## [PROBLEM DETAILS]
In the data below, which lines hold the word "kami"? Copy them.

Source data
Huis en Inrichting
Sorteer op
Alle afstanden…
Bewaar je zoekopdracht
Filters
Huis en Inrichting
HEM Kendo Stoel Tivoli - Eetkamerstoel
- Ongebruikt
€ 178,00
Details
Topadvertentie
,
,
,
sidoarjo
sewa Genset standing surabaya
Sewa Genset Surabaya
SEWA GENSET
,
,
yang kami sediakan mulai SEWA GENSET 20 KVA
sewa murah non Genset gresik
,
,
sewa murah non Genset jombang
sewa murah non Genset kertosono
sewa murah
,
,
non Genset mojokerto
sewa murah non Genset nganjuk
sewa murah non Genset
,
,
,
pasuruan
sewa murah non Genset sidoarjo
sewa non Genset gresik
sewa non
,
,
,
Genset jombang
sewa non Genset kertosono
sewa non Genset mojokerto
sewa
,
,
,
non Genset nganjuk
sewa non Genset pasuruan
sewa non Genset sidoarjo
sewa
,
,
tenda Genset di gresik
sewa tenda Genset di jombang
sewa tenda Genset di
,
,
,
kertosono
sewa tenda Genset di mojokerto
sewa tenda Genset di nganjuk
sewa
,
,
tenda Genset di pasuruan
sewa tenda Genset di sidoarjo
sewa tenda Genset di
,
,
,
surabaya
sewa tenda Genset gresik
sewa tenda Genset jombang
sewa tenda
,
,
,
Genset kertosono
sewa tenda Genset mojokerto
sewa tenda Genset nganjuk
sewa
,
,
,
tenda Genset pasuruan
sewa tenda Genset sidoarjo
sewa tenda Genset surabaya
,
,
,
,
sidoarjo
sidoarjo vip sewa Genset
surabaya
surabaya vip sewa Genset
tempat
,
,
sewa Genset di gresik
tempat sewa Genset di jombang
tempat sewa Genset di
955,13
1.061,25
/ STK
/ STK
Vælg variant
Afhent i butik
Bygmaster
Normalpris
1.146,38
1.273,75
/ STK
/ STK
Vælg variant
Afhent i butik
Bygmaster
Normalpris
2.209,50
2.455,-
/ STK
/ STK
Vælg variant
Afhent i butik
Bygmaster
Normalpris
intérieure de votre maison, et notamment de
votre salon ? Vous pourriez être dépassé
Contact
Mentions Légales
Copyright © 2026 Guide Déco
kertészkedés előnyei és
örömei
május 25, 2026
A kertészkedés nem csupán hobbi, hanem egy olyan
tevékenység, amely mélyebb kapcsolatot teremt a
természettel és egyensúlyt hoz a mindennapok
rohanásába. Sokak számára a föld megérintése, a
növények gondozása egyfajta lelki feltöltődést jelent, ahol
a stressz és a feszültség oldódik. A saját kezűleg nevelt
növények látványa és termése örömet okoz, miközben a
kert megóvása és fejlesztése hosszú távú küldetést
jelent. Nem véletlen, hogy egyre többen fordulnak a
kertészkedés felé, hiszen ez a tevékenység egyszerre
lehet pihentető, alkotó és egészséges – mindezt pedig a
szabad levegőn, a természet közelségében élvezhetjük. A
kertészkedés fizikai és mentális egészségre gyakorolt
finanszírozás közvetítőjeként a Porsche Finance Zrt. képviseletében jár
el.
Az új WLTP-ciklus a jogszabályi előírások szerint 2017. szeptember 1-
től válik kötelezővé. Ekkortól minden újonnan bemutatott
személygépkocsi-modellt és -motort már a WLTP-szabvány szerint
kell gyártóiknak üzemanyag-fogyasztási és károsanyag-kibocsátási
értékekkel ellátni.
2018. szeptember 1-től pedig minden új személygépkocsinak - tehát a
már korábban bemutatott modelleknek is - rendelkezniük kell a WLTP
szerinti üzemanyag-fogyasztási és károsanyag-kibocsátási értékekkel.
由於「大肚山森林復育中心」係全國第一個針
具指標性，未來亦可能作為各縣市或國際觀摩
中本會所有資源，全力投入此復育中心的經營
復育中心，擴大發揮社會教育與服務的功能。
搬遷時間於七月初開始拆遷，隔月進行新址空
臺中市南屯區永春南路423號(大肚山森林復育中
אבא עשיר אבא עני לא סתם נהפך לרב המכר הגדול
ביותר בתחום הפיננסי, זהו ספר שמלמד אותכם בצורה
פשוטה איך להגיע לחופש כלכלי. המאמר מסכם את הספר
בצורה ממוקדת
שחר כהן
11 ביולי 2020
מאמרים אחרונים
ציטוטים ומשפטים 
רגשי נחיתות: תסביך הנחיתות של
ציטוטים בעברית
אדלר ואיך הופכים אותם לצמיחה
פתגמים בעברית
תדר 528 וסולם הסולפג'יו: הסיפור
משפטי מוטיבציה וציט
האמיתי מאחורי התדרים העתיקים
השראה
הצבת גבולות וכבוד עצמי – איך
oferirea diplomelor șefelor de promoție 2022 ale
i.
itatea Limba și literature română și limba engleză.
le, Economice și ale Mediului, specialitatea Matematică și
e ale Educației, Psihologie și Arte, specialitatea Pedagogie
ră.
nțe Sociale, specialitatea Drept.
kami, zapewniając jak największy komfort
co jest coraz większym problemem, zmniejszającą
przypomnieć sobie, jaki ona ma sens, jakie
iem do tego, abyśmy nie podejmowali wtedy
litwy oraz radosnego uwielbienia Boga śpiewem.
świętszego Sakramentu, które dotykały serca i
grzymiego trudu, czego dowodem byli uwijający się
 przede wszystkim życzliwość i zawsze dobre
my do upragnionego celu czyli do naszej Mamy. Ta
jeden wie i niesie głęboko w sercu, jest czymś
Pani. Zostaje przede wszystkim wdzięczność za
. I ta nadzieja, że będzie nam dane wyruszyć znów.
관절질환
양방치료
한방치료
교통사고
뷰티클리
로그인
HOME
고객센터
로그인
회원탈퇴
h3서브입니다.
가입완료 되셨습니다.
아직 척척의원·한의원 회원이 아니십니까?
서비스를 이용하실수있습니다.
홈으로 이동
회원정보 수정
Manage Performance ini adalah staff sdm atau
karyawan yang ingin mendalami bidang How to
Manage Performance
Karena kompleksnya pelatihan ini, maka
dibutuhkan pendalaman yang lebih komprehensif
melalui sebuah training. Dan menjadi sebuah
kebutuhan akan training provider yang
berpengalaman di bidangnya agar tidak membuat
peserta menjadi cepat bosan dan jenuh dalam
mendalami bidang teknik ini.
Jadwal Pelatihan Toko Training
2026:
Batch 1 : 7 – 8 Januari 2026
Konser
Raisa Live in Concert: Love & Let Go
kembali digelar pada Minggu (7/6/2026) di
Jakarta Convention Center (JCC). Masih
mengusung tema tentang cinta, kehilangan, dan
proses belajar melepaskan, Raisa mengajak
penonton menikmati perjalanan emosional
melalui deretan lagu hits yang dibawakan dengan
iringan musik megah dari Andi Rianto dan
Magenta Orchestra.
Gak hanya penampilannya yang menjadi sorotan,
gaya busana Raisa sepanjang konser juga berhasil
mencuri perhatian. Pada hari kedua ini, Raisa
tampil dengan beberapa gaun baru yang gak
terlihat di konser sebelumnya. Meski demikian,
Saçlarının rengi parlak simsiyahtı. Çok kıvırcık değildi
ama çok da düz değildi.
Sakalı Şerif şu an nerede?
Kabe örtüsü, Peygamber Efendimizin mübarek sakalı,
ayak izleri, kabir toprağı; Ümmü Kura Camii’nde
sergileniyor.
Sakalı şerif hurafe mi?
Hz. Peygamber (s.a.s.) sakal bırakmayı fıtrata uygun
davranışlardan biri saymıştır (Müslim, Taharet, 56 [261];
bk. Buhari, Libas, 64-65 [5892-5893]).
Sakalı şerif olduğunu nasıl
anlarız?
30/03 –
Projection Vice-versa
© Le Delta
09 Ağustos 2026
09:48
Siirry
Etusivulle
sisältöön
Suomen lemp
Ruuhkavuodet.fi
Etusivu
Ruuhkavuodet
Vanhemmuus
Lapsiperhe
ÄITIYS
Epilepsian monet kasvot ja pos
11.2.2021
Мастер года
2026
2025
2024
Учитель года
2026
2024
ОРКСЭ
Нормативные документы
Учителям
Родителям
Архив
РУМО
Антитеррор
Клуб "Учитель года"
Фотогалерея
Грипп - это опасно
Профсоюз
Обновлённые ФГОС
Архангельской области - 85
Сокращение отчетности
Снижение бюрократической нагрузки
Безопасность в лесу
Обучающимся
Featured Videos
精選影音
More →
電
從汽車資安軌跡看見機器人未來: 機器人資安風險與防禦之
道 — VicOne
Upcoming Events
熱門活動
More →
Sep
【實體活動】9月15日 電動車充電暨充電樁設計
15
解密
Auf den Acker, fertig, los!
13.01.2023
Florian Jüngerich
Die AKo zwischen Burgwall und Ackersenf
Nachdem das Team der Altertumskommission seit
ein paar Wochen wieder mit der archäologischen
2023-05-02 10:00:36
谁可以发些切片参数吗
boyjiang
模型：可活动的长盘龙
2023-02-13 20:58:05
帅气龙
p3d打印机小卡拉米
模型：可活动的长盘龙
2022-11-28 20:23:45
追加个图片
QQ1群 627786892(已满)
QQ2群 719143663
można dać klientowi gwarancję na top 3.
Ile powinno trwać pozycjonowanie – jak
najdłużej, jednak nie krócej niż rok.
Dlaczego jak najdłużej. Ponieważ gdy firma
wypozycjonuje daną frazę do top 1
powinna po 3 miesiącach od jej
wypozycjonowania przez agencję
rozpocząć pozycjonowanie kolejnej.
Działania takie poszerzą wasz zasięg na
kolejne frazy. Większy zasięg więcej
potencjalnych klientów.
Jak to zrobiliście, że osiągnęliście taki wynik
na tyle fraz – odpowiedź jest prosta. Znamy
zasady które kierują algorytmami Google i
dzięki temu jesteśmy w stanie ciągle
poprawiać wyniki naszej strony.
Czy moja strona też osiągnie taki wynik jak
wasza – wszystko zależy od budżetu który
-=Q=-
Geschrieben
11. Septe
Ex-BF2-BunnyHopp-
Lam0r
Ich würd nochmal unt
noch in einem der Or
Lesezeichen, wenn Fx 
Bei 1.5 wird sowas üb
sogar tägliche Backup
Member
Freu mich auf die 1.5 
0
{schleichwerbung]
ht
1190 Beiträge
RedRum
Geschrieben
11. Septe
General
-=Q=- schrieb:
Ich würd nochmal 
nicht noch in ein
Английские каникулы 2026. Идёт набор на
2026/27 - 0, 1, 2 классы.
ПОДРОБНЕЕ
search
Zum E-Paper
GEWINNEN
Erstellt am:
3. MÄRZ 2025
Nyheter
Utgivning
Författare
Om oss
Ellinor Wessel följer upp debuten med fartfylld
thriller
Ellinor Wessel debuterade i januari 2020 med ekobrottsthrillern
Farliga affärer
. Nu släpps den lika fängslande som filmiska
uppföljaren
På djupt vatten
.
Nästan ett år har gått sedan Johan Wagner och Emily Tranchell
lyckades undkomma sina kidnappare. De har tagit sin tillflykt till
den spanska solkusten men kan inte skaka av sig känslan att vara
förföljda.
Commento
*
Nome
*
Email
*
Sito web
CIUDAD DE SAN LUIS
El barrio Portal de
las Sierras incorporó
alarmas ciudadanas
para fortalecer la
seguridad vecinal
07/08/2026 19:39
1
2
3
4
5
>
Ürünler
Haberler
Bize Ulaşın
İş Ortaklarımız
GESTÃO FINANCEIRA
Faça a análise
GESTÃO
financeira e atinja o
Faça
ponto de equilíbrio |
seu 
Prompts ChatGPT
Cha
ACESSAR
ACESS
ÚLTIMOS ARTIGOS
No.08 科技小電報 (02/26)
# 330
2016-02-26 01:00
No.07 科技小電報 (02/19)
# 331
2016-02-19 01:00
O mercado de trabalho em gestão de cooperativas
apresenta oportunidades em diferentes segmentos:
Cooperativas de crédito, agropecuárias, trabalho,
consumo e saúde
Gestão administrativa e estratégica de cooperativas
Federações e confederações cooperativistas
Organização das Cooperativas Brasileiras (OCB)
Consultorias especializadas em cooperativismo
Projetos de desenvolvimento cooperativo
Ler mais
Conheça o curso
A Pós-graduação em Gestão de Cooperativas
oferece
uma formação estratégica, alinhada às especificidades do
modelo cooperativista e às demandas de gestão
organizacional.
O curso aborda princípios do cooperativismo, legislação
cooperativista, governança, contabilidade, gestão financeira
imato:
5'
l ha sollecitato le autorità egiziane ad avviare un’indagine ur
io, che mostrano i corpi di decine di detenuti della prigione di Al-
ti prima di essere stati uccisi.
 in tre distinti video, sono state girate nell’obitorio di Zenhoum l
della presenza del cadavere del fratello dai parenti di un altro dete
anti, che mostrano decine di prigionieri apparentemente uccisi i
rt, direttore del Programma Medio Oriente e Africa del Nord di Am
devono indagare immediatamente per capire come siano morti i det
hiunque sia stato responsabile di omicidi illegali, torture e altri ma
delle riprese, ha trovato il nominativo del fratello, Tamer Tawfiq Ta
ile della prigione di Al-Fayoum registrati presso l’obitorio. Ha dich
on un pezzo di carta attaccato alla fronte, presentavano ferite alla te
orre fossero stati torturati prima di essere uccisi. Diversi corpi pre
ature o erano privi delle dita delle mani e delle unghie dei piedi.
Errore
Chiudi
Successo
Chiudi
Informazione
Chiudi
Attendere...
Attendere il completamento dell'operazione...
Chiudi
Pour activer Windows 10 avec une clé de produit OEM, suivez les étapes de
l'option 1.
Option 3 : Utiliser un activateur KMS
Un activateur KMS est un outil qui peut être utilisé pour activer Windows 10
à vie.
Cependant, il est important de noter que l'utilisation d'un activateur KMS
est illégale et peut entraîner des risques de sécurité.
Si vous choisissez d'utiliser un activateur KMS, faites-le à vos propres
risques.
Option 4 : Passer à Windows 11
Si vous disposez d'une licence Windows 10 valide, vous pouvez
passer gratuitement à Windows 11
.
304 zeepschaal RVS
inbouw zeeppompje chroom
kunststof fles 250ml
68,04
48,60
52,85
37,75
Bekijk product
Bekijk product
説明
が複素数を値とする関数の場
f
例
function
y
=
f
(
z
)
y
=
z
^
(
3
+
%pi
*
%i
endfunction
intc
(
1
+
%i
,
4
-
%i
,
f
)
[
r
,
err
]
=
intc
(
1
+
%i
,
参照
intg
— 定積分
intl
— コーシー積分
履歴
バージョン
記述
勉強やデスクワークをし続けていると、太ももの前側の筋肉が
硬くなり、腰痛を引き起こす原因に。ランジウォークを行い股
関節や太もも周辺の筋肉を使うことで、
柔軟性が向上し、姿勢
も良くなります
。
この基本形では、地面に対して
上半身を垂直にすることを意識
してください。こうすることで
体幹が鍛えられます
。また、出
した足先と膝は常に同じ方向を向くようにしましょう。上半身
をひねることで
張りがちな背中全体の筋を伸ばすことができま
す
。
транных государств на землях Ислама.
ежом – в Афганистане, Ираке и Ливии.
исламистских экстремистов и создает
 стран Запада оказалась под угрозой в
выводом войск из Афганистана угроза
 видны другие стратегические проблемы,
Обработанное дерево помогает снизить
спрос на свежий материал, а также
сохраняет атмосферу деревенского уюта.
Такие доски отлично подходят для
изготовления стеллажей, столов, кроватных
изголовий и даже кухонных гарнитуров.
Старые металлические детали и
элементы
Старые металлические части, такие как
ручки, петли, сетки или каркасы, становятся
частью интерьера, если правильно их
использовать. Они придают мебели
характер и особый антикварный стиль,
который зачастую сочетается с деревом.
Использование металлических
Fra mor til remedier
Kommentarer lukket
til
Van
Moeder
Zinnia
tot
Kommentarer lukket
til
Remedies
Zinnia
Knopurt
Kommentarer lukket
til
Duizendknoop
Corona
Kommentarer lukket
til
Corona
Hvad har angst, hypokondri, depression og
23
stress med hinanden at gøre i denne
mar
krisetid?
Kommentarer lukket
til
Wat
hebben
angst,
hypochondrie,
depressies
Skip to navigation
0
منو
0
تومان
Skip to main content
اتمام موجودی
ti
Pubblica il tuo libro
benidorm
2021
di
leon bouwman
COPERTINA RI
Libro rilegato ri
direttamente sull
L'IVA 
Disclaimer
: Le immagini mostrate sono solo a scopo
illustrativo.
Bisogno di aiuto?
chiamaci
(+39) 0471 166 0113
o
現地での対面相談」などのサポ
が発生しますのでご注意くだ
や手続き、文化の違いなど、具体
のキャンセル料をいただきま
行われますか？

## [RESPONSE TO THIS TASK]
yang kami sediakan mulai SEWA GENSET 20 KVA
kami, zapewniając jak największy komfort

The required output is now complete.